By that time, my father’s disruptive influence was kept to a minimum. I considered him then as I still do, a negative circumstance, with an equivalence to HIV: while he wasn’t a part of my day-to-day existence, I was aware of the danger he presented and did everything in my power to avoid him, appreciating that by some benevolent twist of fate a little good had come from living in the shadow of a constant threat. For his presence encouraged us to be duplicitous, and obliged us to be resourceful and strong.

As usual, it was left to my mother to organise everything, even his removal: bracing herself for a final confrontation on the night, she determined to get my brother and I out of the house. But where were we to go? Neighbours mustn’t know; my alcoholic grand-aunt couldn’t be trusted alone with us; my aunt was the logical choice, but had to work that night at the cinema…

So we sat, my 7 year old brother and I, with more sweets than two children can possibly eat in ninety minutes, staring up at the big screen. If there were adults in the audience who found our attendance odd, I wasn’t aware of it; I had other things on my mind.

For one thing, I had no idea what this film was about: I knew what an octopus was, and even understood what ‘octo’ meant, but what was an octo-pussy? Somehow I knew that it didn’t involve a cat with tentacles.

My stomach twisted as if filled with live snakes, so my brother helped himself to my share of the sweets, making noise until someone told him to hush and watch the film. Before long, my brother was bored, so all my efforts concentrated on keeping him still so that he didn’t disturb anyone else. He fell silent for gun-battles and car-chases, but there weren’t quite enough of those. I tried to feign attention to what was happening when there was dialogue, hoping to persuade him that a really exciting bit was coming up. Roger Moore spoke with the kind of posh British accent that still makes my toes curl, but I wasn’t really listening to a word he said.

For a while, that strategy worked… then my brother started to feel sick from all of the sweets, so I brought him to the toilet, let him run up and down in the foyer, before returning to our seats again: we hadn’t missed much, or at least I was still able to pick up threads of the story.

Inevitably, there was a love scene, and my brother certainly wasn’t interested in that: I can’t remember if he was still kicking the back of someone’s seat, or if he’d fallen asleep by this stage. My only interest was of a limited nature, instinctively knowing this scene rated the film as inappropriate for children, and I probably expected kudos from other boys at school for having watching it.

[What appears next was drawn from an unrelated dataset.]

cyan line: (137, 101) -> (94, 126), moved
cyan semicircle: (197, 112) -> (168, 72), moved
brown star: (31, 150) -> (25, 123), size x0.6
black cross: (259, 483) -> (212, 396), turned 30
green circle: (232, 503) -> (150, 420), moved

But what an anti-climax… What was all of the fuss about? A little kissing, a little heavy breathing, a little groaning… still no tentacles, and no sign of pussy.

My brother doesn’t even remember seeing the film. I watched it again on a visit to Udaipur in Rajasthan back in 1999, one of the film locations. James Bond is a big hit with Indian men; hardly a surprise as they all fancy themselves a bit of a smooth operator too, living in a fantasy world where western women want to jump on them at any given opportunity. Somehow 007 makes his way through the streets of India without once standing in a cowpat... never let me hear a westerner complain about corny Bollywood cinema. I felt like a secret agent myself after a few days there: whenever walking down the street, an auto-rickshaw driver came speeding right at me, running me off the road (usually into the ditch with a cow and several dead dog) at which point I’d discover that he wasn’t trying to kill me, he actually wanted to be hired to drive around for the day. And as for those other men run along the street behind, shouting wildly and brandishing swords, they're just trying to sell souvineers.

Octopussy was no more interesting second time around, but of course I found myself reminiscing about the first time- waiting for the final credits to return home, knowing that we were going to find our mother in tears, hoping that we were going to find her alone.

Whatever hopes or fears I imagined that night, never could I have imagined all that the future would hold.